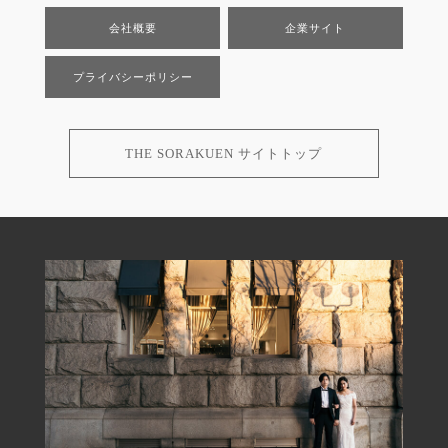
会社概要
企業サイト
プライバシーポリシー
THE SORAKUEN サイトトップ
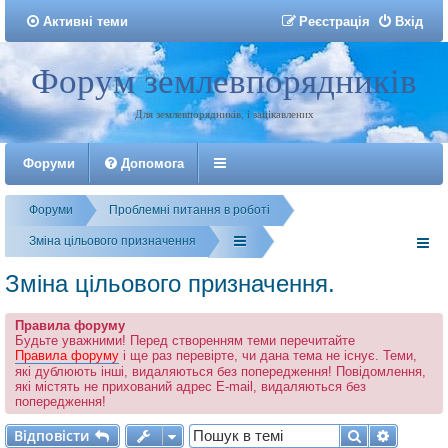
Активні теми
Р
е
є
с
т
р
а
ц
і
я
Вхід
Форум землевпорядників
Реєстрація
Для землевпорядників, і зацікавлених
Форуми
Допомога
Форуми
Проблемні питання в роботі
Зміна цільового призначення
Зміна цільового призначення.
Правила форуму
Будьте уважними! Перед створенням теми перечитайте
Правила форуму
і ще раз перевірте, чи дана тема не існує. Теми,
які дублюють інші, видаляються без попередження! Повідомлення,
які містять не прихований адрес E-mail, видаляються без
попередження!
Відповісти
Пошук
Розшир
В
і
д
п
о
в
і
с
т
и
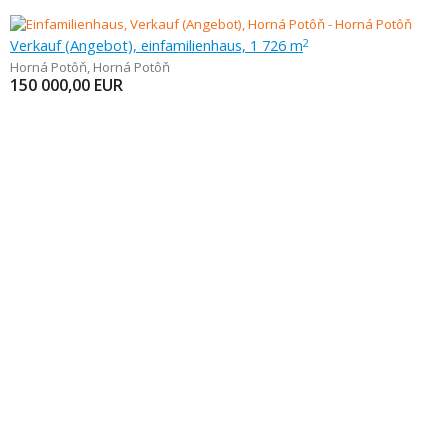
Verkauf (Angebot), einfamilienhaus, 1 726 m
2
Horná Potôň
,
Horná Potôň
150 000,00
EUR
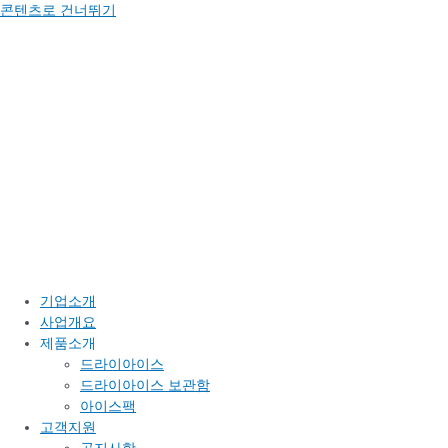
콘텐츠로 건너뛰기
기업소개
사업개요
제품소개
드라이아이스
드라이아이스 보관함
아이스팩
고객지원
공지사항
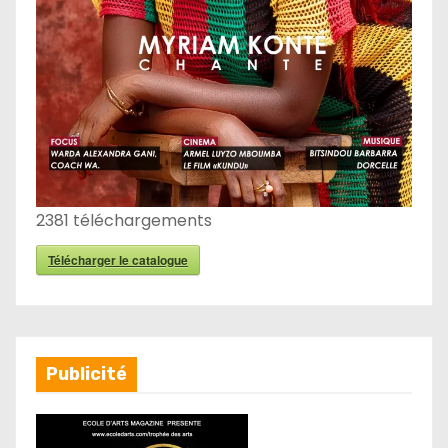
2381
téléchargements
Télécharger le catalogue
Publicité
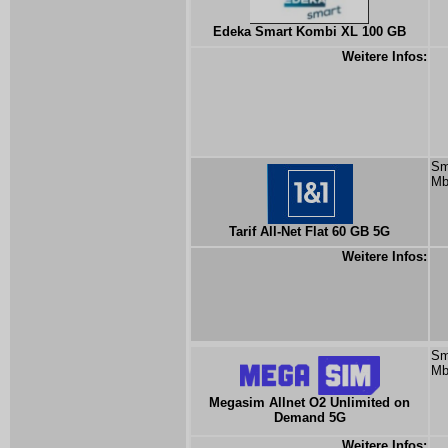
Edeka Smart Kombi XL 100 GB
Weitere Infos:
Sm
Mb
Tarif All-Net Flat 60 GB 5G
Weitere Infos:
Sm
Mb
Megasim Allnet O2 Unlimited on
Demand 5G
Weitere Infos:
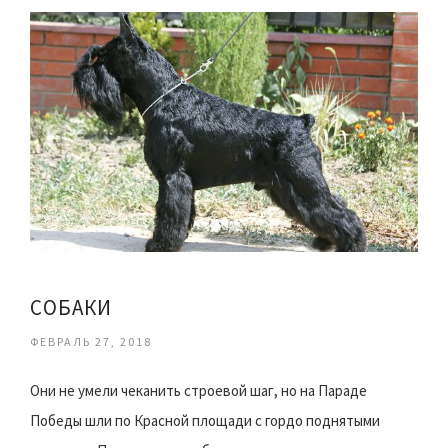
CОБАКИ
ФЕВРАЛЬ 27, 2018
Они не умели чеканить строевой шаг, но на Параде
Победы шли по Красной площади с гордо поднятыми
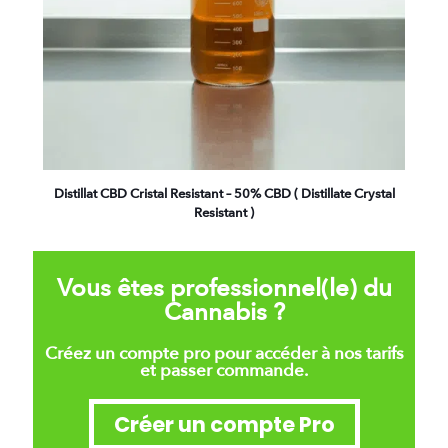
Distillat CBD Cristal Resistant – 50% CBD ( Distillate Crystal
Resistant )
Vous êtes professionnel(le) du
Cannabis ?
Créez un compte pro pour accéder à nos tarifs
et passer commande.
Créer un compte Pro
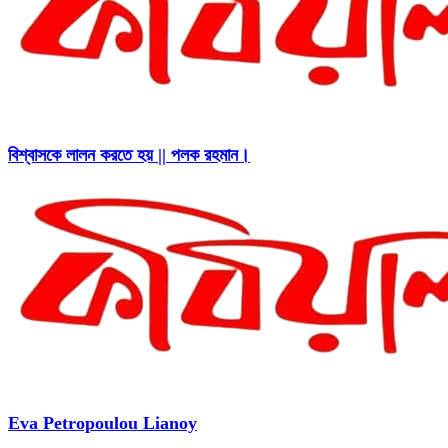
বিশ্বাসকে লালন করতে হয় || পলক রহমান।
Eva Petropoulou Lianoy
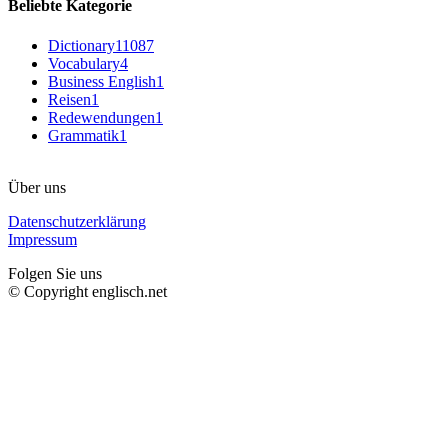
Beliebte Kategorie
Dictionary
11087
Vocabulary
4
Business English
1
Reisen
1
Redewendungen
1
Grammatik
1
Über uns
Datenschutzerklärung
Impressum
Folgen Sie uns
© Copyright englisch.net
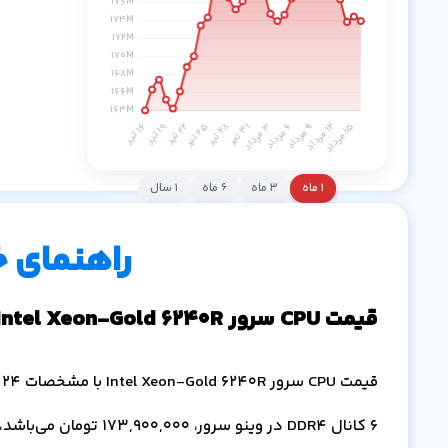
۱ ماه
۳ ماه
۶ ماه
۱ سال
راهنمای 
قیمت CPU سرور Intel Xeon-Gold 6240R
6 کانال DDR4 در وینو سرور،
173,900,000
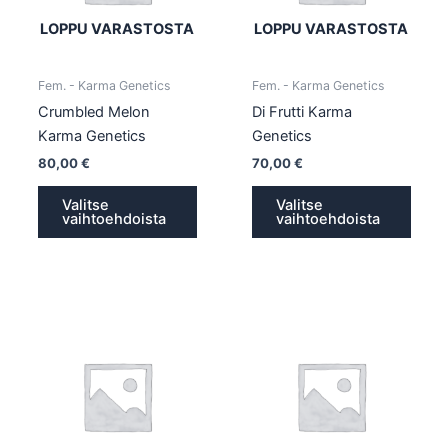
Voit
Voit
tehdä
tehd
LOPPU VARASTOSTA
LOPPU VARASTOSTA
valinnat
valin
tuotteen
tuott
Fem. - Karma Genetics
Fem. - Karma Genetics
sivulla.
sivull
Crumbled Melon
Di Frutti Karma
Karma Genetics
Genetics
80,00
€
70,00
€
Valitse
Valitse
vaihtoehdoista
vaihtoehdoista
Tällä
Tällä
tuotteella
tuotte
on
on
useampi
usea
muunnelma.
muun
Voit
Voit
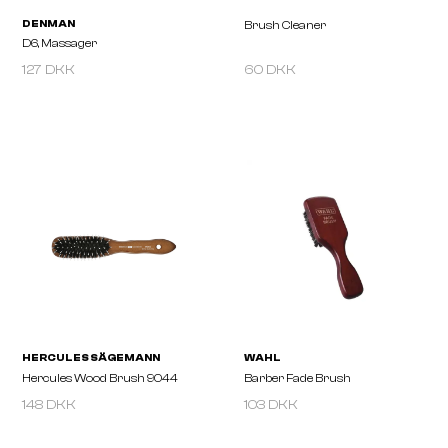
127 DKK
60 DKK
DENMAN
Brush Cleaner
D6, Massager
148 DKK
103 DKK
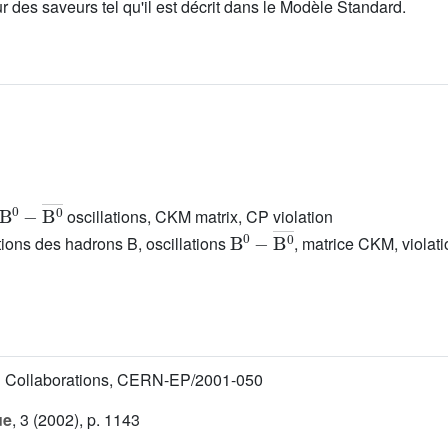
r des saveurs tel qu'il est décrit dans le Modèle Standard.
B
0
−
B
0
―
oscillations, CKM matrix, CP violation
B
0
−
B
0
―
ions des hadrons B, oscillations
, matrice CKM, violat
 Collaborations, CERN-EP/2001-050
ue
, 3
(2002), p. 1143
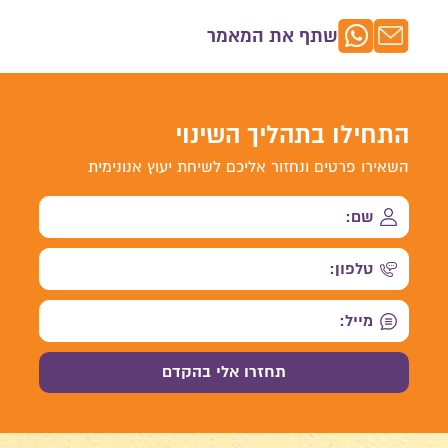
שתף את המאמר
התחילו בתהליך השינוי
השאירו פרטים ונחזור אליכם לשיחת יעוץ אנונימית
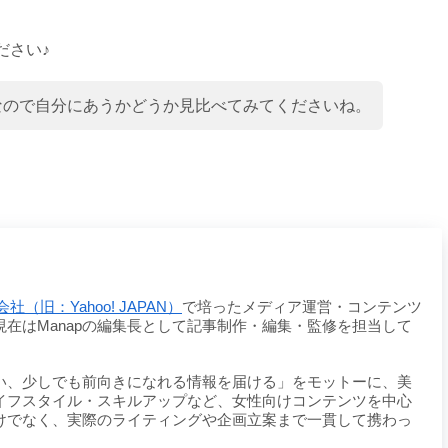
ださい♪
設なので自分にあうかどうか見比べてみてくださいね。
社（旧：Yahoo! JAPAN）
で培ったメディア運営・コンテンツ
在はManapの編集長として記事制作・編集・監修を担当して
い、少しでも前向きになれる情報を届ける」をモットーに、美
イフスタイル・スキルアップなど、女性向けコンテンツを中心
けでなく、実際のライティングや企画立案まで一貫して携わっ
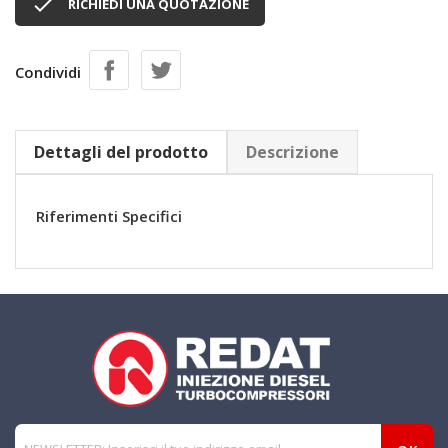

RICHIEDI UNA QUOTAZIONE
Condividi
Dettagli del prodotto
Descrizione
Riferimenti Specifici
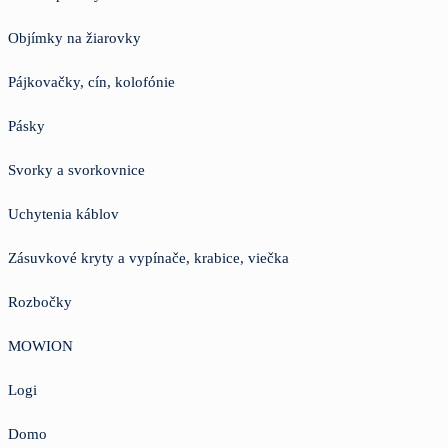
Objímky na žiarovky
Pájkovačky, cín, kolofónie
Pásky
Svorky a svorkovnice
Uchytenia káblov
Zásuvkové kryty a vypínače, krabice, viečka
Rozbočky
MOWION
Logi
Domo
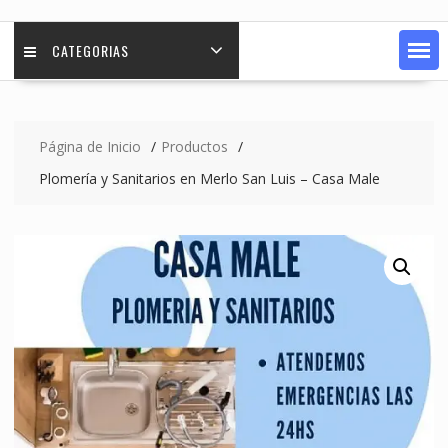
CATEGORIAS
Página de Inicio
Productos
Plomería y Sanitarios en Merlo San Luis – Casa Male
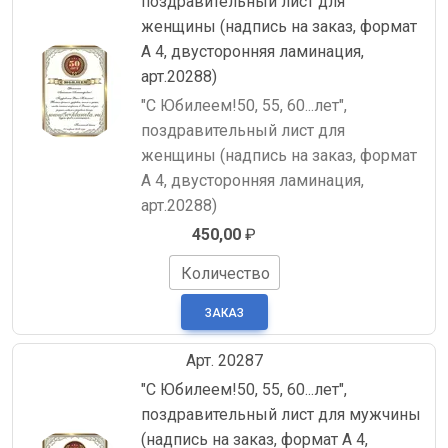
поздравительный лист для
женщины (надпись на заказ, формат
А 4, двусторонняя ламинация,
арт.20288)
"С Юбилеем!50, 55, 60...лет",
поздравительный лист для
женщины (надпись на заказ, формат
А 4, двусторонняя ламинация,
арт.20288)
450,00
₽
Количество
Арт. 20287
"С Юбилеем!50, 55, 60...лет",
поздравительный лист для мужчины
(надпись на заказ, формат А 4,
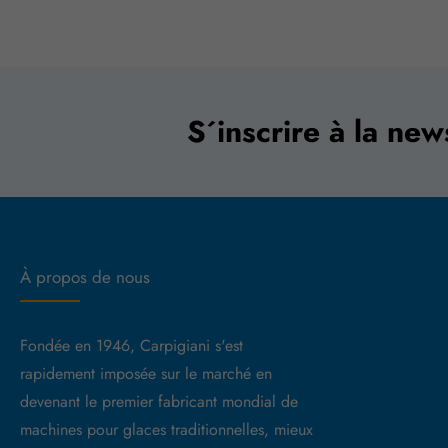
S´inscrire à la new
À propos de nous
Fondée en 1946, Carpigiani s'est
rapidement imposée sur le marché en
devenant le premier fabricant mondial de
machines pour glaces traditionnelles, mieux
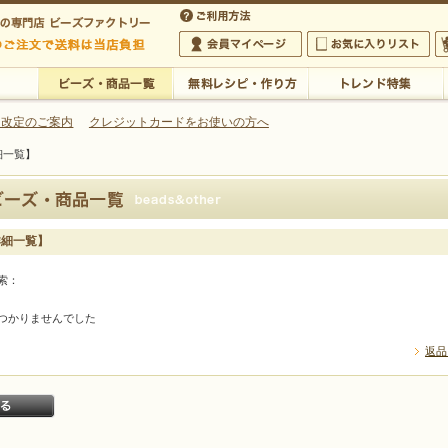
・アクセサリーの専門店
 改定のご案内
クレジットカードをお使いの方へ
細一覧】
ご利用方法
 5,000円以上のご注文で送料は当店が負担いたします
の専門店 ビーズファクトリー 5,000円以上のご注文で送料は当店が負担いたします
会員マイページ
お気に入りリスト
大
ビーズ・商品一覧
無料レシピ・作り方
トレンド特集
詳細一覧】
索：
つかりませんでした
返品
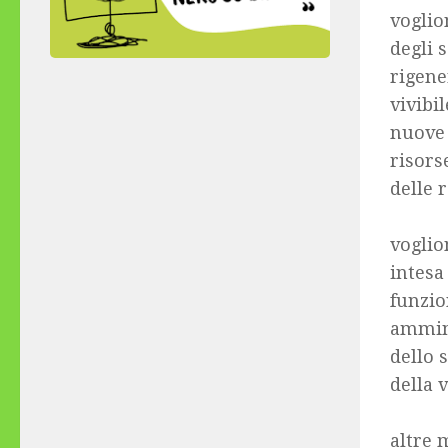
voglio
degli 
rigene
vivibi
nuove 
risors
delle r
E’ qu
voglio
intesa
funzio
ammini
dello 
della v
Roma,
altre 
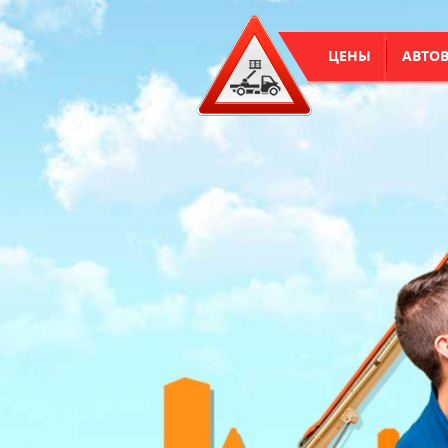
ЦЕНЫ
АВТО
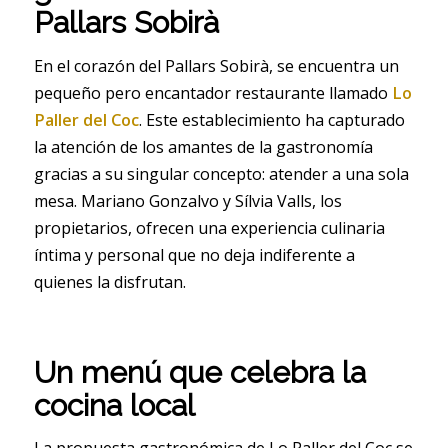
Pallars Sobirà
En el corazón del Pallars Sobirà, se encuentra un
pequeño pero encantador restaurante llamado
Lo
Paller del Coc
. Este establecimiento ha capturado
la atención de los amantes de la gastronomía
gracias a su singular concepto: atender a una sola
mesa. Mariano Gonzalvo y Sílvia Valls, los
propietarios, ofrecen una experiencia culinaria
íntima y personal que no deja indiferente a
quienes la disfrutan.
Un menú que celebra la
cocina local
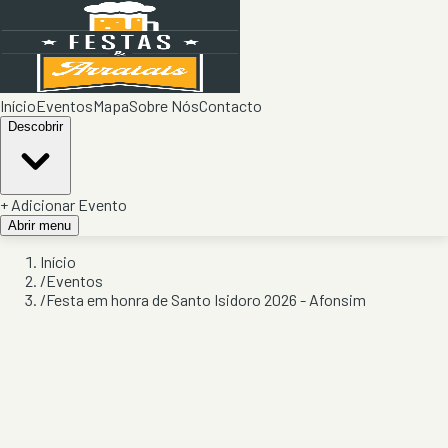
Início
Eventos
Mapa
Sobre Nós
Contacto
Descobrir
+ Adicionar Evento
Abrir menu
Início
/
Eventos
/
Festa em honra de Santo Isidoro 2026 - Afonsim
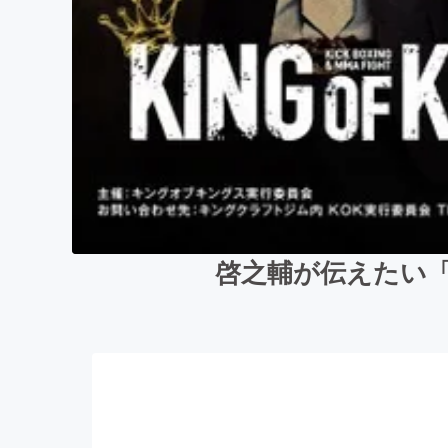
啓之輔が伝えたい「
****
TASK STATEMENT: Reply with the number only, stating how many lines in the listing hold the string "Sobirà".

REPLY: 2